### WHAT NEEDS TO BE DONE
Lines in the data below that contain the word "this" are to be copied.

### GIVEN RECORDS
- - -

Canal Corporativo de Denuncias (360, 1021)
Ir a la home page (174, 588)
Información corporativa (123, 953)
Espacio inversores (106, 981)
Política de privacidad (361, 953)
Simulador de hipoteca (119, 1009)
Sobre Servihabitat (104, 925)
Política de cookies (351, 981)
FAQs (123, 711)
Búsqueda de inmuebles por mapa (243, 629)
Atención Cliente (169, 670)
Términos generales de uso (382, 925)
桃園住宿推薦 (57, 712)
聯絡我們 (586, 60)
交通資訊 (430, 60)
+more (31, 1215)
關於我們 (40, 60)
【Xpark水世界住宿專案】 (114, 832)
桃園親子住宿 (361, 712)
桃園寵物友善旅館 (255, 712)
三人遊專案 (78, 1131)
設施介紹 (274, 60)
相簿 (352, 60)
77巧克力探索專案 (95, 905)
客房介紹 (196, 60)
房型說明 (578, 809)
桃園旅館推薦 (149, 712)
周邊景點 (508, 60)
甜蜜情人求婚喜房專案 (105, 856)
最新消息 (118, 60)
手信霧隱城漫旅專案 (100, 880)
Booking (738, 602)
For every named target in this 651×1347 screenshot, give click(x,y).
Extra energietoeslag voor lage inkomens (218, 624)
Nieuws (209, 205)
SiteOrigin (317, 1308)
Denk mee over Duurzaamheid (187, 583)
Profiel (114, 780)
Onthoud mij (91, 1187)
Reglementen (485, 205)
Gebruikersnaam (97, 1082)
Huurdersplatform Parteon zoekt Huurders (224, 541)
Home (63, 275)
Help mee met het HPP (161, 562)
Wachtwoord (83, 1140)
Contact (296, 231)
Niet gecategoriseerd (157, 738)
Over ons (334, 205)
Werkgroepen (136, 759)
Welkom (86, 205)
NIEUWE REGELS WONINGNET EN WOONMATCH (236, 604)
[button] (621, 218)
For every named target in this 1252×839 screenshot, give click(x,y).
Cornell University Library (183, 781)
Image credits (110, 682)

- - -

### REPLY
For every named target in this 651×1347 screenshot, give click(x,y).
For every named target in this 1252×839 screenshot, give click(x,y).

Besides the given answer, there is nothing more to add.